While LastPass says that it is not aware that some of its accounts were compromised in the recent credential stuffing attacks that started on Monday, numerous LastPass users claim that their master passwords have been compromised after receiving emails warning them that someone tried to use them to access their accounts.
“Someone just used your master password to try to log in to your account from a device or location we didn’t recognize,” reads the warnings. “LastPass blocked this attempt, but you should take a closer look. Was this you?”
The email warning sent by the company informs the users that the login attempts have been blocked due to the unusual origin locations.

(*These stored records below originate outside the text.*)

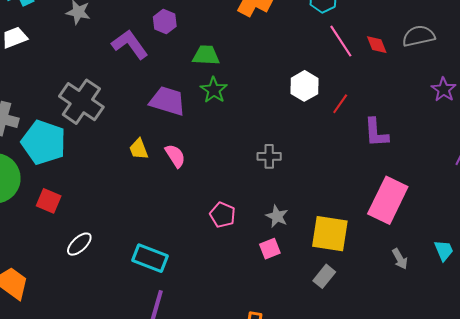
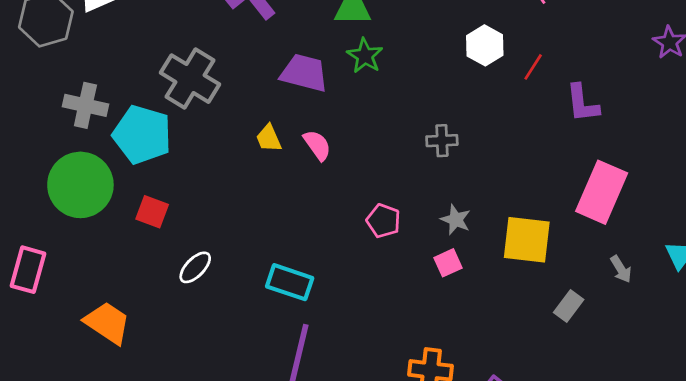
gray rectangle: (324, 276) -> (569, 306), moved

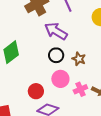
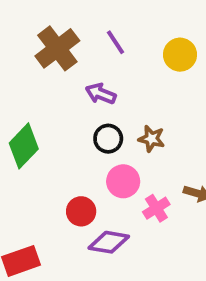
purple arrow: (56, 31) -> (101, 94), size x0.7
pink cross: (80, 89) -> (156, 208), moved

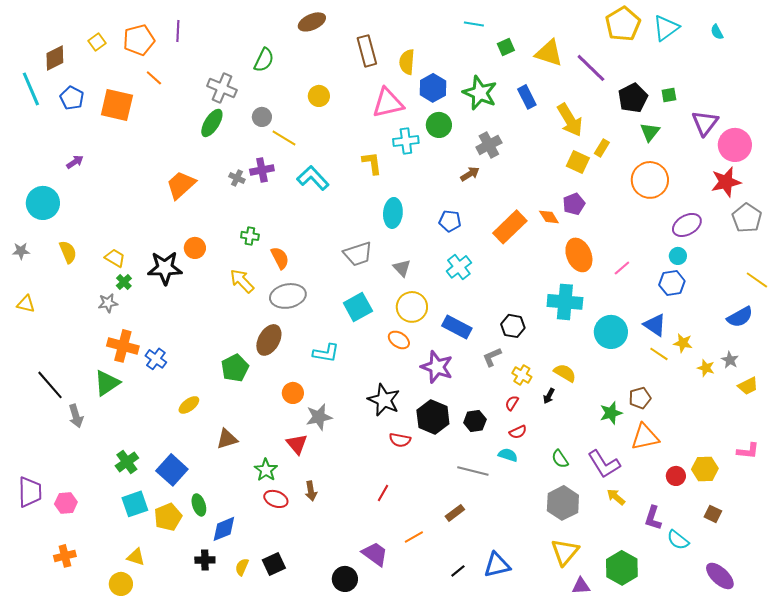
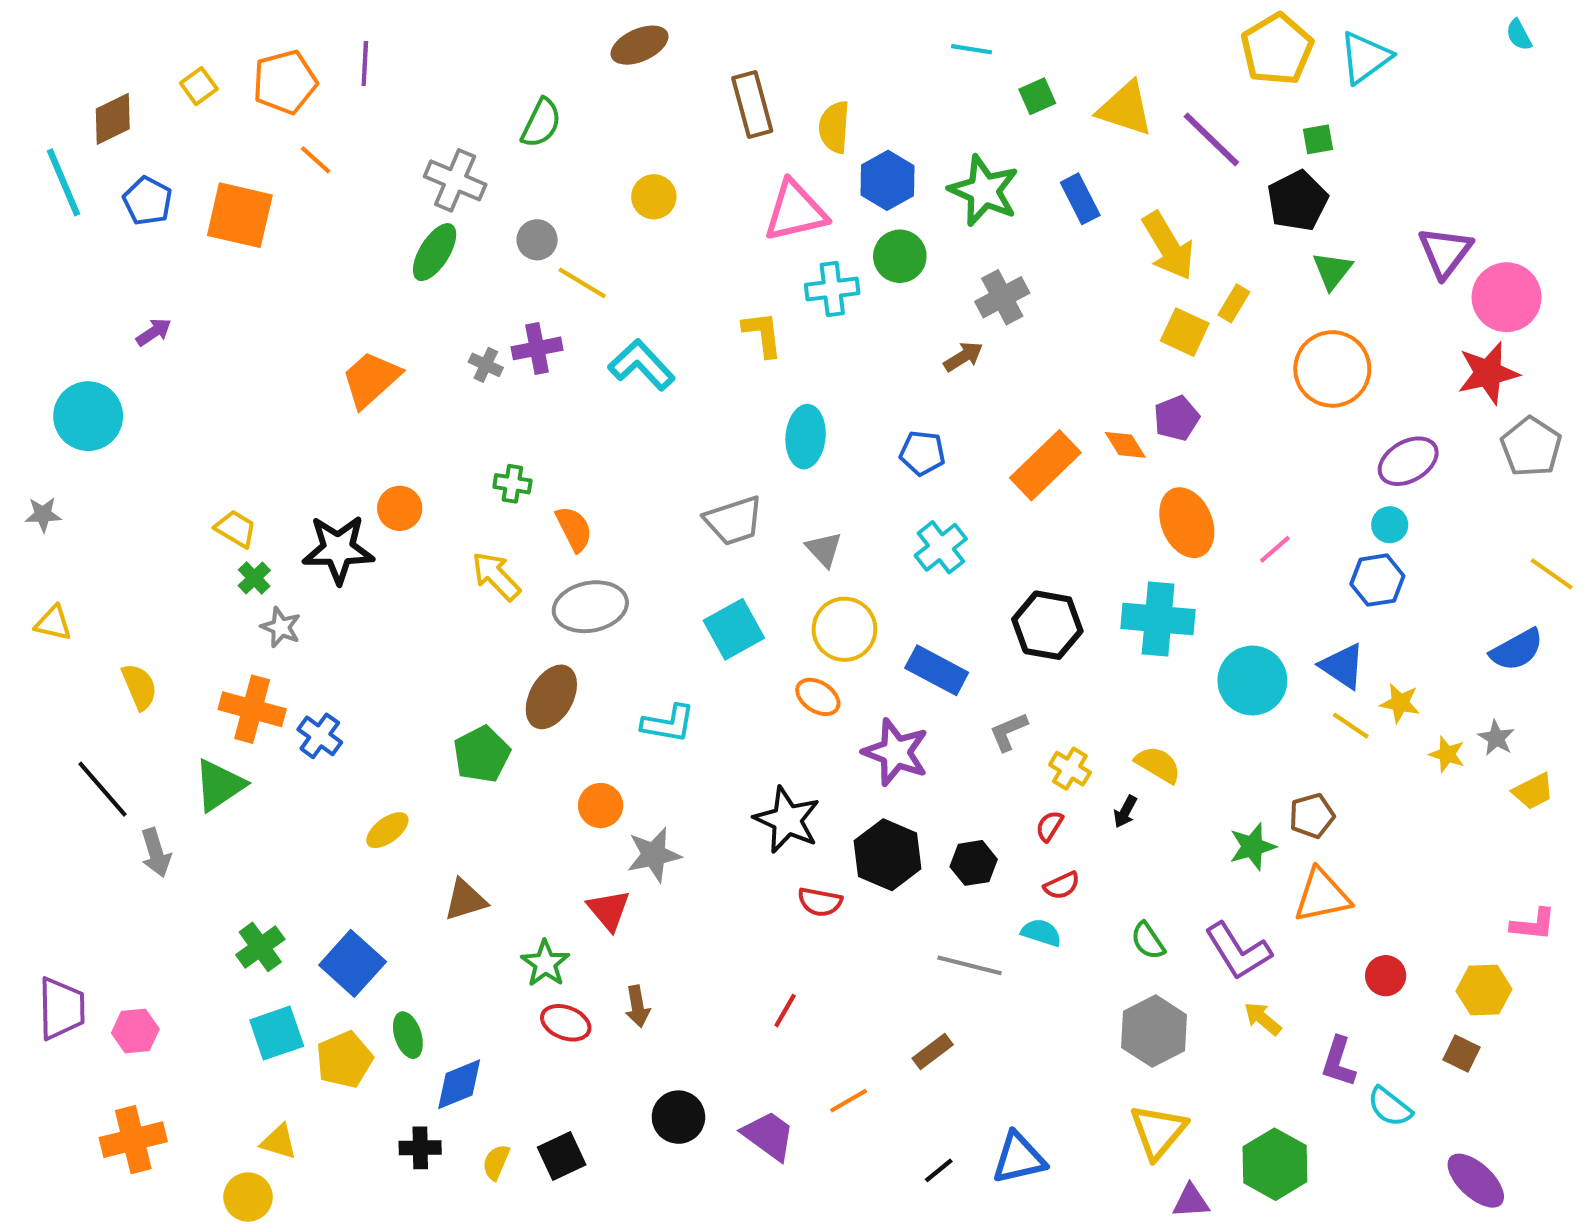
cyan semicircle: (717, 32) -> (1519, 35), moved
green square: (669, 95) -> (1318, 139), moved
yellow semicircle: (68, 252) -> (139, 687), moved
gray star: (108, 303) -> (281, 627), moved, turned 30
black hexagon: (513, 326) -> (1047, 625), moved, size x1.4
yellow hexagon: (705, 469) -> (1484, 990), moved
orange cross: (65, 556) -> (133, 1140), size x1.4
black circle: (345, 579) -> (678, 1117), moved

“LastPass investigated recent reports of blocked login attempts and determined the activity is related to fairly common bot-related activity, in which a malicious or bad actor attempts to access user accounts (in this case, LastPass) using email addresses and passwords obtained from third-party breaches related to other unaffiliated services.” Nikolett Bacso-Albaum Senior Director, Global PR/AR told BleepingComputer. “It’s important to note that we do not have any indication that accounts were successfully accessed or that the LastPass service was otherwise compromised by an unauthorized party. We regularly monitor for this type of activity and will continue to take steps designed to ensure that LastPass, its users, and their data remain protected and secure.”
Many users that that received the email warnings stated that their master passwords was only used to access the LastPass service and were not shared with other web services. This circumstance, if confirmed, suggests that the Password manager service was compromised, but at this time there is no evidence of compromise.
The situation could be worse if we consider that some customers after having reported having changed their master passwords state that they received another login warning.
Some users also reported that they were not able to delete and disable their accounts.
LastPass users are recommended to enable multifactor authentication to protect their accounts.